Regular Expressions in R

Victor Ordu

Beginnings

Check the following collection of words:


begin beige beijing beging bring boing banger


  • It can be seen from this collection that there is a recurring pattern in the words.


begin beige beijing beging bring boing banger


  • In elementary math, such arrangements might lead to the following questions:
    • How many words end in ‘ing’?
    • Which words end in ‘ing’?
    • Which words do not contain ‘ing’?
  • With regard to these quesions, the character sequence i-n-g is known as a regular expression (or regex).
  • With regular expressions, we programmatically provide answers to these questions.

What is a Regular Expression?

  • A character pattern that is used to match text
  • Essentially, letters and symbols used to identify strings
  • Core regex syntax essentially the same across programming languages
  • Two types of characters used:
    • Literals e.g. A to Z, 0 to 9
    • Metacharacters e.g. ^, $, +, ?, etc

Literal or “Regular” Characters

Easy way to use regex

a matches ‘apple’, ‘bag’, ‘hat’, ‘dam’

pp also matches ‘apple’

cat matches ‘catch’, ‘locate’, ‘ducat’, and of course, ‘cat’

Metacharacters

Metacharacters are where the real power of regex resides. There are various types:

  1. Character matching
  2. Quantifiers
  3. Anchors
  4. Grouping
  5. Character classes
  6. Escapes

Character matching

. (dot) matches ANY character

\w matches any alphanumeric character

\d matches any digit (0 through 9)

\s matches whitespace (including tabs, newlines, etc.)

The negations of these are \W, \D, \S

Quantifiers

  • Used to indicate how many times a given character is matched
  • For example, “How many times does the letter ‘q’ occur?”

* means zero or more

? means at least one time

+ means one or more times

{n} means “exactly n times”

{n,} means “n or more times”

{n,m} means “between n and m times”

Anchors

These characters are used to define the bounds of strings

^ indicates the start of a line

$ indicates the end of a line

\b indicates the bounds of a “word”

Grouping

These characters are used for grouping regex characters:

(...) - any set of characters bounded by parentheses is taken as a unit

Character classes

This is a useful construct for

[xyz] is taken as match on “any of x, y, or z”

This would match “zoo”, “xenon”, “eyes”

Character classes also allow us to use ranges:

[1-3] will match “156” and “562” but will not match “094”

To match all the English lower case letters we can use [a-z]

We also have named character classes:

[:alnum:] - any alphanumeric characater (same as [A-Za-z0-9])

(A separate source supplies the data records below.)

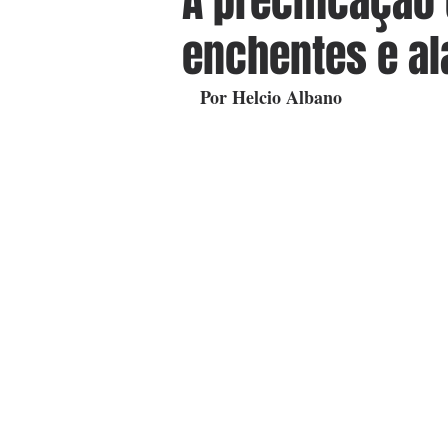
A precificação 
enchentes e a
Por Helcio Albano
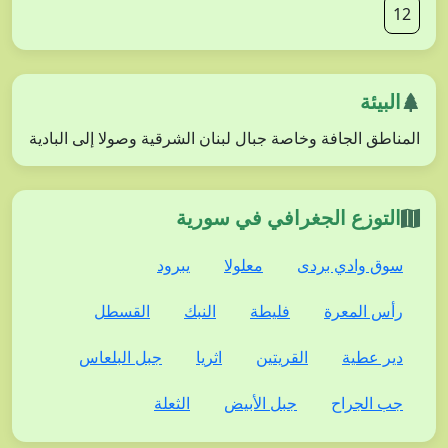
12
البيئة
المناطق الجافة وخاصة جبال لبنان الشرقية وصولا إلى البادية
التوزع الجغرافي في سورية
سوق وادي بردى
معلولا
يبرود
رأس المعرة
فليطة
النبك
القسطل
دير عطية
القريتين
اثريا
جبل البلعاس
جب الجراح
جبل الأبيض
الثعلة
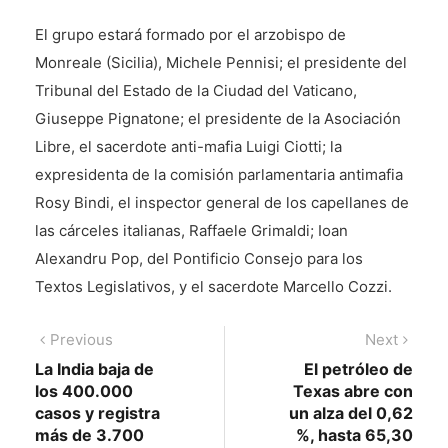
El grupo estará formado por el arzobispo de
Monreale (Sicilia), Michele Pennisi; el presidente del
Tribunal del Estado de la Ciudad del Vaticano,
Giuseppe Pignatone; el presidente de la Asociación
Libre, el sacerdote anti-mafia Luigi Ciotti; la
expresidenta de la comisión parlamentaria antimafia
Rosy Bindi, el inspector general de los capellanes de
las cárceles italianas, Raffaele Grimaldi; Ioan
Alexandru Pop, del Pontificio Consejo para los
Textos Legislativos, y el sacerdote Marcello Cozzi.
Navegación
Previous
Next
Previous
Next
post:
post:
La India baja de
El petróleo de
de
los 400.000
Texas abre con
entradas
casos y registra
un alza del 0,62
más de 3.700
%, hasta 65,30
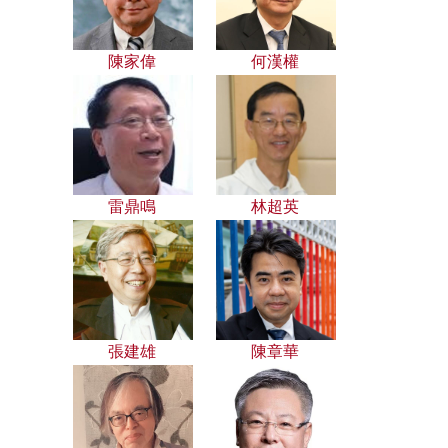
陳家偉
何漢權
雷鼎鳴
林超英
張建雄
陳章華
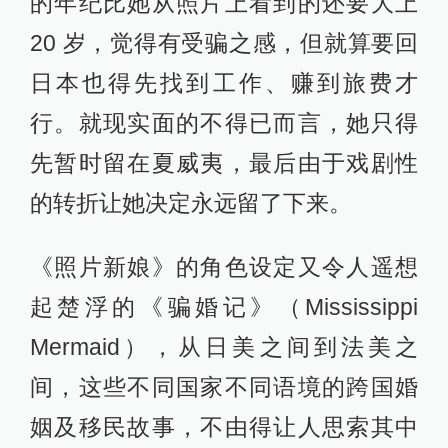
的年纪比她从照片上看到的还要大上
20 岁，觉得有受骗之感，但就算要回
日本也得先找到工作、赚到旅费才
行。就现实面的不得已而言，她只得
先暂时留在夏威夷，最后由于戏剧性
的转折让她决定永远留了下来。
《照片新娘》的角色设定又令人遥想
起楚浮的《骗婚记》（Mississippi
Mermaid），从日美之间到法美之
间，这些不同国家不同语境的跨国婚
姻及移民故事，不由得让人思索其中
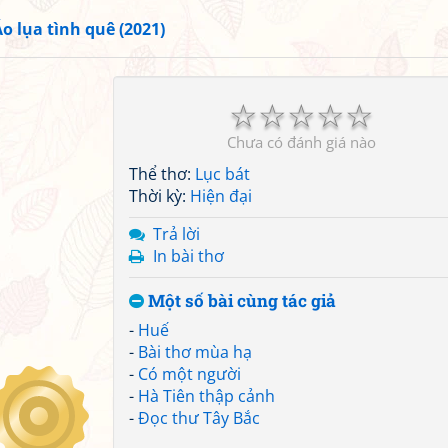
o lụa tình quê (2021)
☆
☆
☆
☆
☆
Chưa có đánh giá nào
Thể thơ:
Lục bát
Thời kỳ:
Hiện đại
Trả lời
In bài thơ
Một số bài cùng tác giả
-
Huế
-
Bài thơ mùa hạ
-
Có một người
-
Hà Tiên thập cảnh
-
Đọc thư Tây Bắc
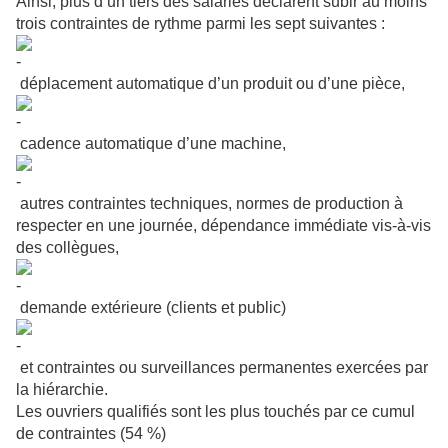
Ainsi, plus d’un tiers des salariés déclarent subir au moins
trois contraintes de rythme parmi les sept suivantes :
déplacement automatique d’un produit ou d’une pièce,
cadence automatique d’une machine,
autres contraintes techniques, normes de production à
respecter en une journée, dépendance immédiate vis-à-vis
des collègues,
demande extérieure (clients et public)
et contraintes ou surveillances permanentes exercées par
la hiérarchie.
Les ouvriers qualifiés sont les plus touchés par ce cumul
de contraintes (54 %)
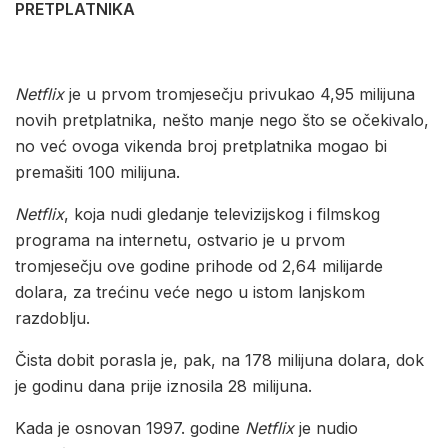
PRETPLATNIKA
Netflix
je u prvom tromjesečju privukao 4,95 milijuna
novih pretplatnika, nešto manje nego što se očekivalo,
no već ovoga vikenda broj pretplatnika mogao bi
premašiti 100 milijuna.
Netflix
, koja nudi gledanje televizijskog i filmskog
programa na internetu, ostvario je u prvom
tromjesečju ove godine prihode od 2,64 milijarde
dolara, za trećinu veće nego u istom lanjskom
razdoblju.
Čista dobit porasla je, pak, na 178 milijuna dolara, dok
je godinu dana prije iznosila 28 milijuna.
Kada je osnovan 1997. godine
Netflix
je nudio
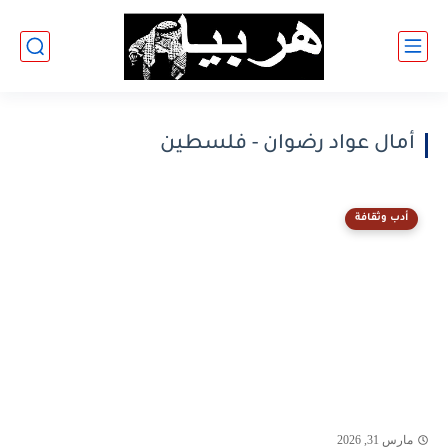
أمال عواد رضوان - فلسطين
أدب وثقافة
مارس 31, 2026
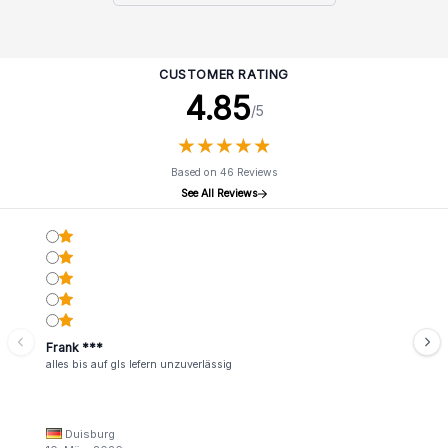
CUSTOMER RATING
4.85
/5
★
★
★
★
★
★
★
★
★
★
Based on 46 Reviews
See All Reviews
Frank ***
alles bis auf gls lefern unzuverlässig
Duisburg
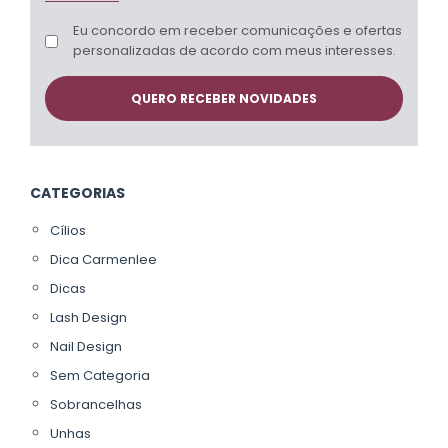
Eu concordo em receber comunicações e ofertas
personalizadas de acordo com meus interesses.
CATEGORIAS
Cílios
Dica Carmenlee
Dicas
Lash Design
Nail Design
Sem Categoria
Sobrancelhas
Unhas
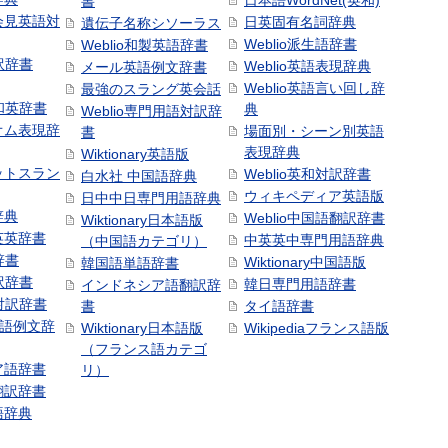
日本語WordNet(英和)
書
会見英語対
日英固有名詞辞典
遺伝子名称シソーラス
Weblio派生語辞書
Weblio和製英語辞書
訳辞書
Weblio英語表現辞典
メール英語例文辞書
Weblio英語言い回し辞
最強のスラング英会話
号和英辞書
典
Weblio専門用語対訳辞
オム表現辞
場面別・シーン別英語
書
表現辞典
Wiktionary英語版
ットスラン
Weblio英和対訳辞書
白水社 中国語辞典
ウィキペディア英語版
日中中日専門用語辞典
辞典
Weblio中国語翻訳辞書
Wiktionary日本語版
英英辞書
中英英中専門用語辞典
（中国語カテゴリ）
辞書
Wiktionary中国語版
韓国語単語辞書
訳辞書
韓日専門用語辞書
インドネシア語翻訳辞
日対訳辞書
書
タイ語辞書
中国語例文辞
Wiktionary日本語版
Wikipediaフランス語版
（フランス語カテゴ
ア語辞書
リ）
翻訳辞書
語辞典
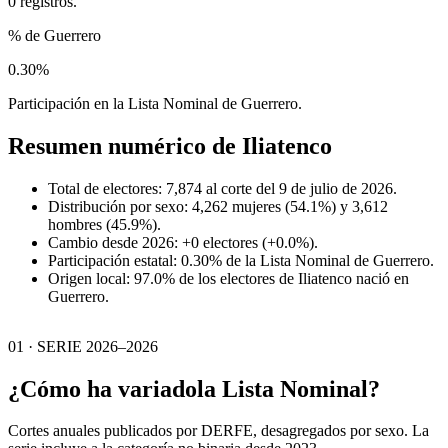
0 registros.
% de Guerrero
0.30%
Participación en la Lista Nominal de Guerrero.
Resumen numérico de
Iliatenco
Total de electores: 7,874 al corte del 9 de julio de 2026.
Distribución por sexo: 4,262 mujeres (54.1%) y 3,612
hombres (45.9%).
Cambio desde 2026: +0 electores (+0.0%).
Participación estatal: 0.30% de la Lista Nominal de Guerrero.
Origen local: 97.0% de los electores de Iliatenco nació en
Guerrero.
01 · SERIE 2026–2026
¿Cómo ha variado
la Lista Nominal?
Cortes anuales publicados por DERFE, desagregados por sexo. La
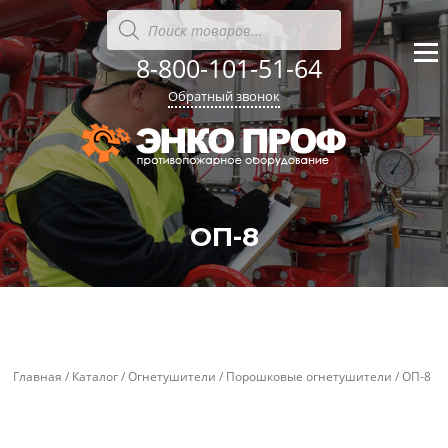
Перейти
Поиск
товаров
к
содержанию
8-800-101-51-64
Меню
Обратный звонок
ОП-8
'
'
Главная
/
Каталог
/
Огнетушители
/
Порошковые огнетушители
/ ОП-8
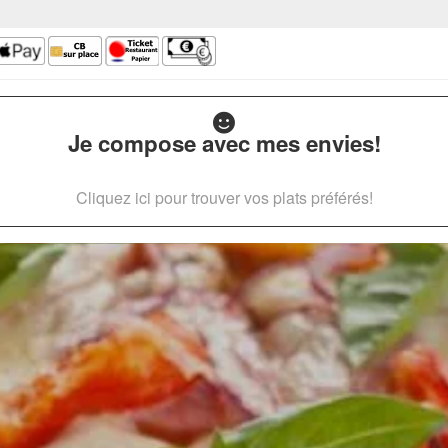
Je compose avec mes envies!
Cliquez ici pour trouver vos plats préférés!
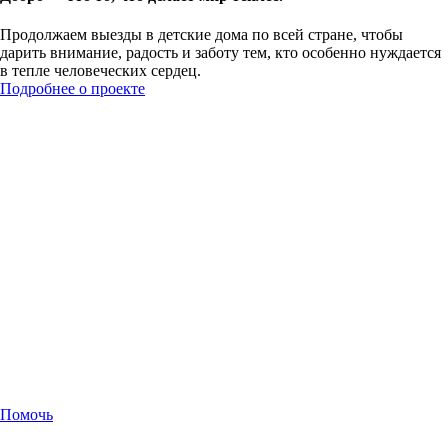
Продолжаем выезды в детские дома по всей стране, чтобы
дарить внимание, радость и заботу тем, кто особенно нуждается
в тепле человеческих сердец.
Подробнее о проекте
Помочь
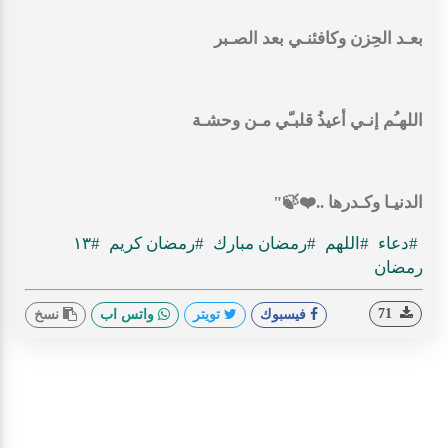
بعـد الحِزن وكافئنـي بعد الصـبر
اللهـُم إنـي أعيذُ قلبـّي مـن وحشـة
الدنيـا وكـدرها ..❤️🍃"
#دعاء
#اللهم
#رمضان مبارك
#رمضان كريم
#١٣
رمضان
71
فيسبوك
تويتر
واتس اب
نسخ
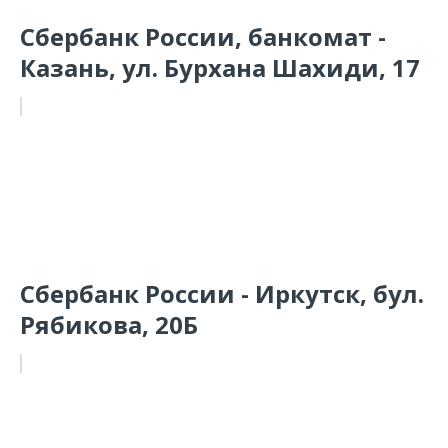
Сбербанк России, банкомат -
Казань, ул. Бурхана Шахиди, 17
Сбербанк России - Иркутск, бул.
Рябикова, 20Б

[:alpha:] - any English letter (same as [A-Za-z])

[:upper:] - any upper case character (same as [A-Z])

[:lower:] - any lower case character (same as [a-z])

[:digit:] - 0 through 9 (same as [0-9])

… and more

Escapes

  • In regex, we can escape characters with the backslash (\).
  • Escaping is particularly important when you want to match a character that also serves as a regex metacharacter.
  • For instance:
    • For the string “M.Sc.” the regex M.Sc. might not yield the desired result.
    • This is because . will match any character
    • A better regex would be M\.Sc\..
    • The backslash ensure that we are exactly mathing the periods (.).
  • To match a backslash, double it i.e. \\.
    • In R’s regex, always escape the backslash!

Lookaround (Advanced)

This type of regex examines the neighbouring characters of a regex to decide on a match.

Positive Lookahead
X(?=Y) - is match if X is followed by Y (where X or Y can be one or more characters)

Negative Lookahead
X(?!Y) - is a match if X is not followed by Y

Positive Lookbehind (?<=Y)X - is a match if X is preceded by Y

Negative Lookbehind
(?<!Y)X - is a match only if X is not preceded by Y

General Recap

  • ^abc$ — exactly "abc"
  • [0-9]{4} — “contains four digits”
  • \bword\b — whole word “word”
  • Both \w{5} and [:alnum:]{5}
    • will match “black”
    • will not match “blue3”

Quick Syntax Cheat Sheet

. any character
* 0 or more
+ 1 or more
? 0 or 1
[] character class
() capture group
{n} exactly n times
{n,} n or more times
{n,m} between n and m times
| OR
\b word boundary
\d digit (shortcut)
\s whitespace (space, tab)

Why Regular Expressions?

  • Extract patterns from (messy) text
  • Clean and validate input
  • Useful for “Find and Replace” actions e.g. in IDEs
  • Example use cases:
    • Extract phone numbers
    • Clean up inconsistent names
    • Validate email formats

Regular Expressions in R

  • R is the leading tool for interactive data analysis and data science.
  • Regex is also most useful when used interactively.
  • Regex + R is a powerful combination for data cleaning and tranformation.
  • Regex can be complicated and tedious. R’s scripting capabilities makes data cleaning with regex reproducible and auditable.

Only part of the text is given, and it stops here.